● Directions
Please go through the records below and return every line holding the word "your".

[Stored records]

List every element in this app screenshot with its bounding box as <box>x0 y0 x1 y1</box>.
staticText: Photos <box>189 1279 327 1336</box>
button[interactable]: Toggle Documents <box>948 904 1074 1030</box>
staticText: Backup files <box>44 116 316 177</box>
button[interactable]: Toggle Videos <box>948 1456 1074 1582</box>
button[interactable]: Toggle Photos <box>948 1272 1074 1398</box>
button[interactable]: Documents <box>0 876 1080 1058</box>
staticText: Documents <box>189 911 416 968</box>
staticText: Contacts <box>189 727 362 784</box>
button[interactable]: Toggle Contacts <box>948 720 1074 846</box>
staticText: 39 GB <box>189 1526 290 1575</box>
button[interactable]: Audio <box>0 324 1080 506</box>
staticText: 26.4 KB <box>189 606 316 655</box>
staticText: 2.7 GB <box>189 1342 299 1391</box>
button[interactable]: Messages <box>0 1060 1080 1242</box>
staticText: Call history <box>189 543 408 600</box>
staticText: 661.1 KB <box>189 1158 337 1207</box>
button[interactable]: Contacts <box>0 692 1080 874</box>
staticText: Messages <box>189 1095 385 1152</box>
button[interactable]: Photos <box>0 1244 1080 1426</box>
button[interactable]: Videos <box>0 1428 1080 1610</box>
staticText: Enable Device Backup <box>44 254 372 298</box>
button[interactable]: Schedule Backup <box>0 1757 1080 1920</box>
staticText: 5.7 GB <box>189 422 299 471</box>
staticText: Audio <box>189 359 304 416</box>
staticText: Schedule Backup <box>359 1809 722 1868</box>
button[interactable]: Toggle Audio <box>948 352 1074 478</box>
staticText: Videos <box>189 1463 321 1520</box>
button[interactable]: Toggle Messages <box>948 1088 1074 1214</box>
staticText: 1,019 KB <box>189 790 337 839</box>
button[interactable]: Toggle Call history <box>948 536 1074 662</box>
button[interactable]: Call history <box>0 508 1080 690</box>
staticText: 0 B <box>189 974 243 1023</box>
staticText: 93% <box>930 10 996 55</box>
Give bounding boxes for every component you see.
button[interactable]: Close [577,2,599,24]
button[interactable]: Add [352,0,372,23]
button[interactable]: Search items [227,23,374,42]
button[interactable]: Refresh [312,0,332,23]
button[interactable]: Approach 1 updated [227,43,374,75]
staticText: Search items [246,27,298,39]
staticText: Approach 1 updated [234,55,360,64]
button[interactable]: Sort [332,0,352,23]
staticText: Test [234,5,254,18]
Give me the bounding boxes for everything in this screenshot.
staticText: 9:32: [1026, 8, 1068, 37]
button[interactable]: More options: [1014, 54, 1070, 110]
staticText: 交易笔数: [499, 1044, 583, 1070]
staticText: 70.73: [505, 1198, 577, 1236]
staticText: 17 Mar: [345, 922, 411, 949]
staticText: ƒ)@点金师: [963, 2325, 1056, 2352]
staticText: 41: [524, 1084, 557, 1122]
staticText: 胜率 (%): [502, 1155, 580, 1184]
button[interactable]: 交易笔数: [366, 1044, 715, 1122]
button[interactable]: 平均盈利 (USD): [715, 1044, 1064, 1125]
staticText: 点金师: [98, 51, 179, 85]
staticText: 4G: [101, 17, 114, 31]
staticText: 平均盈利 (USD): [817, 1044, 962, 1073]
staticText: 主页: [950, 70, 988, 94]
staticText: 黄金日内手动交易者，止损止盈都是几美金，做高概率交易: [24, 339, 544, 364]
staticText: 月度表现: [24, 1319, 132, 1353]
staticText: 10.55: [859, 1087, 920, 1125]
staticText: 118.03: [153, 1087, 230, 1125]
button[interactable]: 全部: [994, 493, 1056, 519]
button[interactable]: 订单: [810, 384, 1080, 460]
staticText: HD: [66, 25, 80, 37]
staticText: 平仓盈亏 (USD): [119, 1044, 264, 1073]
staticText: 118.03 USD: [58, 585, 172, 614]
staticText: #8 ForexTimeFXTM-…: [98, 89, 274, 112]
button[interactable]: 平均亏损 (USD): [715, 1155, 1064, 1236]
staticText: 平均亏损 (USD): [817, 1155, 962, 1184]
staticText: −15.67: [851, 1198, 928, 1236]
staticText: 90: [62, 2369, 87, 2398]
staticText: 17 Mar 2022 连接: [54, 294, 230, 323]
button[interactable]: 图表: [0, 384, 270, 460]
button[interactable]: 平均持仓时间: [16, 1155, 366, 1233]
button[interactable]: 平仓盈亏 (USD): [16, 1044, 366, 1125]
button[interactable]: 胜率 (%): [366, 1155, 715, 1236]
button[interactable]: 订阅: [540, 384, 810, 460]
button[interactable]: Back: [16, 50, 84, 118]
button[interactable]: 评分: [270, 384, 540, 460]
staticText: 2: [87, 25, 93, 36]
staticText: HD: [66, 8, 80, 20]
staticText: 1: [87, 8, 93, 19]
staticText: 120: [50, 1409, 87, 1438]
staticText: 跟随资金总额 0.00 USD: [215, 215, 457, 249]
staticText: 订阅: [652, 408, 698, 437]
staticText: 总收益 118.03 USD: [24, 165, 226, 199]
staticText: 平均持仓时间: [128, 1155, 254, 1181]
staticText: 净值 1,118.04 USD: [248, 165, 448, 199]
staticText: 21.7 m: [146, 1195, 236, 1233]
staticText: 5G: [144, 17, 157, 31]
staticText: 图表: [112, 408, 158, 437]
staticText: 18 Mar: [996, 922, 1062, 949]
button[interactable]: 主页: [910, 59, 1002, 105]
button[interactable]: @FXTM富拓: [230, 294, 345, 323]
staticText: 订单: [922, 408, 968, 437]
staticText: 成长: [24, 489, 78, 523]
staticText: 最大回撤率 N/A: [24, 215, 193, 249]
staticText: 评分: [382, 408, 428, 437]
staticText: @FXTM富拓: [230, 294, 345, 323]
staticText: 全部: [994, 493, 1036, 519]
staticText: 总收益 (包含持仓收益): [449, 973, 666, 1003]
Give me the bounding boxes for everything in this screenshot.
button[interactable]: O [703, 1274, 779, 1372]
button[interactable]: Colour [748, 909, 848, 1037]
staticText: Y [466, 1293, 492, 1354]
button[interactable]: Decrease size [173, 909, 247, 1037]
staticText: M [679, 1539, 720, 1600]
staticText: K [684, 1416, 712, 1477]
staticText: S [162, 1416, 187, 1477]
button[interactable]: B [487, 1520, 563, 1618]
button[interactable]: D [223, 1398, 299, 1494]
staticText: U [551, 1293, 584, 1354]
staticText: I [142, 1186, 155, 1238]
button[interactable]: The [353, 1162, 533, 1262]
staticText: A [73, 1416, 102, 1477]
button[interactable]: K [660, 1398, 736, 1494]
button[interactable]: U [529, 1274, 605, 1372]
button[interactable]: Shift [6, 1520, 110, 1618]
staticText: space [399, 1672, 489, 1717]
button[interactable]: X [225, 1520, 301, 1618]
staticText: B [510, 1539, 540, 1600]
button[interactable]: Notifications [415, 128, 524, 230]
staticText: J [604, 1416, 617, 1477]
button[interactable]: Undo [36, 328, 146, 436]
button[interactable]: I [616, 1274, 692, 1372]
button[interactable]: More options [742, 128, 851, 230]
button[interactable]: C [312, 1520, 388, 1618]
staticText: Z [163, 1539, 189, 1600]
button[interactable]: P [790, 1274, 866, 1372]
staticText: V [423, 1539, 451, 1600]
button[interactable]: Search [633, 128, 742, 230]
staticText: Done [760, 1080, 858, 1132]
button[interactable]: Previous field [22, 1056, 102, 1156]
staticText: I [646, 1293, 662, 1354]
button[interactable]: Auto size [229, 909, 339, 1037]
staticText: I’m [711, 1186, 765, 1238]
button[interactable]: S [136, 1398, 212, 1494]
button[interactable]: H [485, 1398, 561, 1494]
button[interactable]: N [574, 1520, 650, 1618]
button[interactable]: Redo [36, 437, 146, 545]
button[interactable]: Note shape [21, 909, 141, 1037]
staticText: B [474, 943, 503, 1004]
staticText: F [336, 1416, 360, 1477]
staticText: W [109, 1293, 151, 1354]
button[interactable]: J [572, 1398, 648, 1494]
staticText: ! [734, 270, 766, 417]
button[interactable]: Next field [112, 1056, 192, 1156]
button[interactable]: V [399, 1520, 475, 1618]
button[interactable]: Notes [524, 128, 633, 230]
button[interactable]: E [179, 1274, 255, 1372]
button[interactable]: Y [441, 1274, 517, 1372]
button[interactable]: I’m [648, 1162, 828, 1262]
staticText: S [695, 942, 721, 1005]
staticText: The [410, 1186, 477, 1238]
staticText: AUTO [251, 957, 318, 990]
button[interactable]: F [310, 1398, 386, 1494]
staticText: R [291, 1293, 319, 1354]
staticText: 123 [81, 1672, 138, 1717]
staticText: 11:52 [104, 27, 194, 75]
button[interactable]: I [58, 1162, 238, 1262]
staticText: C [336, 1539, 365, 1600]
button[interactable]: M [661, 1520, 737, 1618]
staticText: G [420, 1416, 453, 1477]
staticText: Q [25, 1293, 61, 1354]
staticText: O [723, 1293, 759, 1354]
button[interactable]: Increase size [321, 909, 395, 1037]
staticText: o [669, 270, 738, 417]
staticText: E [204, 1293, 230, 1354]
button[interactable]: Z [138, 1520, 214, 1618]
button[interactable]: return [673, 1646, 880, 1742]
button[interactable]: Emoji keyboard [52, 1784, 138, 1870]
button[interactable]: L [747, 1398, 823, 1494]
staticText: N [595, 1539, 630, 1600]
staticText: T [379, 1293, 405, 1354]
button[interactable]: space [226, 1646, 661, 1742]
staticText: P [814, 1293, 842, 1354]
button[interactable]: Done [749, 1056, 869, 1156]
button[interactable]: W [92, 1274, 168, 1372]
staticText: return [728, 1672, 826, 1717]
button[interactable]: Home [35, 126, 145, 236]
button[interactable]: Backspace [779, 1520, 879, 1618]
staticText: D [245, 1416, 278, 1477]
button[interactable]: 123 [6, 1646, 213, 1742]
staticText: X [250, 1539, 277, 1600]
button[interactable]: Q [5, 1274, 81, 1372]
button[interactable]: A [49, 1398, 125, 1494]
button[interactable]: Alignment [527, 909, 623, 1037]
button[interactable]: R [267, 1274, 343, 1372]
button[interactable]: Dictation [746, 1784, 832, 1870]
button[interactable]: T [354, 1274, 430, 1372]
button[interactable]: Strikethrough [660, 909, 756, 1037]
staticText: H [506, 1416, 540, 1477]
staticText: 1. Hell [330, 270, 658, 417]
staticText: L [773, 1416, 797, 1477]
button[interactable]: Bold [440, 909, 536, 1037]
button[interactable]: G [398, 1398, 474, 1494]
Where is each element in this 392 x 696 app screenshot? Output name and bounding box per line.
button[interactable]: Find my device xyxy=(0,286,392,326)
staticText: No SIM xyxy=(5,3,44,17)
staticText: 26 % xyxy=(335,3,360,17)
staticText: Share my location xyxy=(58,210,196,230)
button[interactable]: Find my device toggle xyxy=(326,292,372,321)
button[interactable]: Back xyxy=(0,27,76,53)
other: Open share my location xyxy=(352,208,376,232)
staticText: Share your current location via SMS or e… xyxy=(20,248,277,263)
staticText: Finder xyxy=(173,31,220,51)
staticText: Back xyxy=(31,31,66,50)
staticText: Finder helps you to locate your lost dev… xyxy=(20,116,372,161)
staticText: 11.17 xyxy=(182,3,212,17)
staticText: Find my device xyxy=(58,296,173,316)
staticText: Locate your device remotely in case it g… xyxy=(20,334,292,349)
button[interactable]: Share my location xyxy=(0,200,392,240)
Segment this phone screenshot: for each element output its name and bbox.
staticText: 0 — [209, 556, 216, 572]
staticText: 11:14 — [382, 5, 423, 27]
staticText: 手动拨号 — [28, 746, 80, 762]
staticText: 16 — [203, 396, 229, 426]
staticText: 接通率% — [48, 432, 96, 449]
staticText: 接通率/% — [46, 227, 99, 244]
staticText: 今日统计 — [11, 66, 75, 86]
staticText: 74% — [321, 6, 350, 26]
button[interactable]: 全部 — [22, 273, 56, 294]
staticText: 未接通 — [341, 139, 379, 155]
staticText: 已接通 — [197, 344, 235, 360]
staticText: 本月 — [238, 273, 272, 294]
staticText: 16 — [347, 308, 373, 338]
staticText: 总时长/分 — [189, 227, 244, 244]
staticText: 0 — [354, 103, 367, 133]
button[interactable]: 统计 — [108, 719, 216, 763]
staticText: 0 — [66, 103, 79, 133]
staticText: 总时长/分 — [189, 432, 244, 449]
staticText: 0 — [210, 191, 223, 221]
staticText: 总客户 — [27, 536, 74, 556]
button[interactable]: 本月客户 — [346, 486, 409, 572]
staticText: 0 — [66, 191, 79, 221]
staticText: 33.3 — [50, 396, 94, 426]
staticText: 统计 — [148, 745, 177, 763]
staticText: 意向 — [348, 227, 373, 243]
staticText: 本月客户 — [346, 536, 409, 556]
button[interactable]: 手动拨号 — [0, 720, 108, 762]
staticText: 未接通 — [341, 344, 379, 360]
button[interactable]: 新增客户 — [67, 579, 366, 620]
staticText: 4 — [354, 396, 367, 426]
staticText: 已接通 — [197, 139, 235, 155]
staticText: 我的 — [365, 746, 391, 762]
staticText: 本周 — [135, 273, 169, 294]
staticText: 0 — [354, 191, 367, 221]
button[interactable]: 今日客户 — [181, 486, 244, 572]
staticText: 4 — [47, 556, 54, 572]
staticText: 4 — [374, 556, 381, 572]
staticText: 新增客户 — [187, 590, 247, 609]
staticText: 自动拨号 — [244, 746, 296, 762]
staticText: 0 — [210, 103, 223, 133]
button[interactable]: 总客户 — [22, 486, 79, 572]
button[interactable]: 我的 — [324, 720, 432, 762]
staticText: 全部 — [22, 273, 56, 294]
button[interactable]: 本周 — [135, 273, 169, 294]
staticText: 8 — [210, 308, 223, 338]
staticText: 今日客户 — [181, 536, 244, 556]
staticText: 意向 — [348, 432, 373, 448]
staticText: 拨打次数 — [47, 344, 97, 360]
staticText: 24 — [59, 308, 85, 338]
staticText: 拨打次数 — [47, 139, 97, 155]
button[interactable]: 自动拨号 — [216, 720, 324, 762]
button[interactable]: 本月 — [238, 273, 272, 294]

● Solution for this problem
staticText: Share your current location via SMS or e… xyxy=(20,248,277,263)
staticText: Finder helps you to locate your lost dev… xyxy=(20,116,372,161)
staticText: Locate your device remotely in case it g… xyxy=(20,334,292,349)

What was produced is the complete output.